(RECORDED DATA begins)

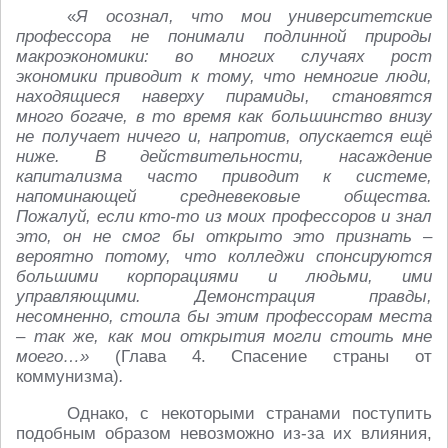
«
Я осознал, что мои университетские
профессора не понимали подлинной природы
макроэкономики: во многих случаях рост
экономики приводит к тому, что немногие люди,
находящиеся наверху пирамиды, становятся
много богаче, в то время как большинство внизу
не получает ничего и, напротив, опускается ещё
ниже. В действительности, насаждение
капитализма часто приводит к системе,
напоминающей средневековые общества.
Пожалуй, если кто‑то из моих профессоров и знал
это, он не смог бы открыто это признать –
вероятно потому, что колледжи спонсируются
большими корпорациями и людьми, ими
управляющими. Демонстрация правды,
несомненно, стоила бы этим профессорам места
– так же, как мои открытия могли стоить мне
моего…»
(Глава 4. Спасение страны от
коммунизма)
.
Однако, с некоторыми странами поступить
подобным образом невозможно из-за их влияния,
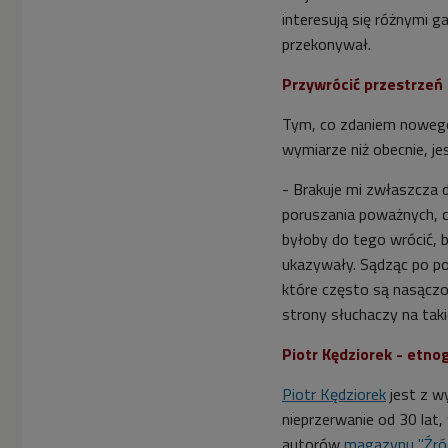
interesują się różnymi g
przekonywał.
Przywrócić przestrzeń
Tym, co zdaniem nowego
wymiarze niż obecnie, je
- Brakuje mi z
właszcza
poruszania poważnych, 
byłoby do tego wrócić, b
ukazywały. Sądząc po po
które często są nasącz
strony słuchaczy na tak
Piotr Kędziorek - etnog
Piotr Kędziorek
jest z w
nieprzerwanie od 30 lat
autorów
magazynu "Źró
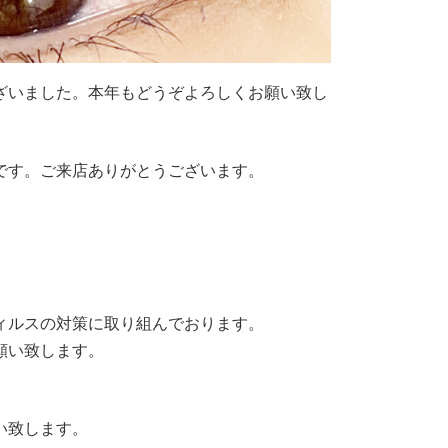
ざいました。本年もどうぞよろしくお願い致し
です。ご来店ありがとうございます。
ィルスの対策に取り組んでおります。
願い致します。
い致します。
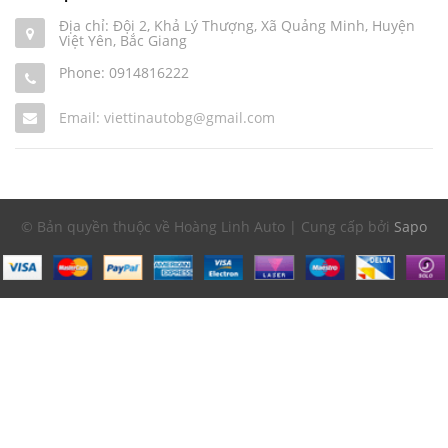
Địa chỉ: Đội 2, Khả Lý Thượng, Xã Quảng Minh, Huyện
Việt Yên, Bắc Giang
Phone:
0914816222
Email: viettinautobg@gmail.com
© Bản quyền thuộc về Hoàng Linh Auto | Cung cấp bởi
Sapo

(RECORDED DATA ends)
(RECORDED DATA begins)

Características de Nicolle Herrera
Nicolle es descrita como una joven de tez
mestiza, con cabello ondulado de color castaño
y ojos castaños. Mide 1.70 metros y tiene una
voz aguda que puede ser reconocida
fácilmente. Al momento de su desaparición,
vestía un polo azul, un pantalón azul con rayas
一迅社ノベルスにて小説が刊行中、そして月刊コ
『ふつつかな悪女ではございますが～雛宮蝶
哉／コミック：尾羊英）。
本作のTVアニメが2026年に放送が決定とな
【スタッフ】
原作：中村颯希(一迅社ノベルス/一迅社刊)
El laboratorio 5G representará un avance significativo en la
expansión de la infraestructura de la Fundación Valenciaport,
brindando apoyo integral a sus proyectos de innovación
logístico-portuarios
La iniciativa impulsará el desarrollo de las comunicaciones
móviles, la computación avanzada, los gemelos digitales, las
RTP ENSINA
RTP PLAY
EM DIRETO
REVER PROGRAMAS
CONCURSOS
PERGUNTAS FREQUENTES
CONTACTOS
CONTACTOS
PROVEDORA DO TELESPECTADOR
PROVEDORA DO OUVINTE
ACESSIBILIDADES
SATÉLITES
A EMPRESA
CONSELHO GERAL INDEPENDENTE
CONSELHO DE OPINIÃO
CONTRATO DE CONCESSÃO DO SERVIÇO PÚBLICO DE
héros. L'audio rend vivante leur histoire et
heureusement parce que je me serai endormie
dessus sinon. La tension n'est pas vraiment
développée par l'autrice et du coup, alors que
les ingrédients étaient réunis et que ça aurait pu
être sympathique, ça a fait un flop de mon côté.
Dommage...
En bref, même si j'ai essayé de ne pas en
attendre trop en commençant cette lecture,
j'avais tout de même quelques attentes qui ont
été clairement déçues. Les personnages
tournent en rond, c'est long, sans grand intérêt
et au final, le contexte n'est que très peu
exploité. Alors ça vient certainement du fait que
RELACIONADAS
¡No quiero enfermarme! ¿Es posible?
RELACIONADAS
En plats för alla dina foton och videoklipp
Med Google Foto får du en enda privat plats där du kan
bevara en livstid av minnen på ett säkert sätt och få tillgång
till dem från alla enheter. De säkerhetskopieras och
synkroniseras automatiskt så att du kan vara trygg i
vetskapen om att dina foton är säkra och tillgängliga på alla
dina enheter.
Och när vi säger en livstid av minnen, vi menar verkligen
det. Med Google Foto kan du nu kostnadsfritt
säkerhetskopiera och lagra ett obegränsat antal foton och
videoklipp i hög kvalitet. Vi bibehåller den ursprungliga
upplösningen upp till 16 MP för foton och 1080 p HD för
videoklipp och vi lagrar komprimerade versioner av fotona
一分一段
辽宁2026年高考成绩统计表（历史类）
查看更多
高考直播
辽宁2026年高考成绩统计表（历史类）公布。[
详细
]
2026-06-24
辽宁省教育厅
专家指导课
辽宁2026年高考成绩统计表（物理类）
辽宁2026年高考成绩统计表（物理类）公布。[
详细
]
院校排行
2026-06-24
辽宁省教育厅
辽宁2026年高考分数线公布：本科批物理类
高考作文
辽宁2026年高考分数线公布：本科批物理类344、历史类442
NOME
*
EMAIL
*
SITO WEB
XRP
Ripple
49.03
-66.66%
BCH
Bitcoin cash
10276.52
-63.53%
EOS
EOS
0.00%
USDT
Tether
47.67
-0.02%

(RECORDED DATA ends)

## WHAT YOU NEED TO DO
A line counts if it holds the word "Piotr". Work out how many lines in the listing count, and give only that number.

## RESPONSE TO THIS TASK
2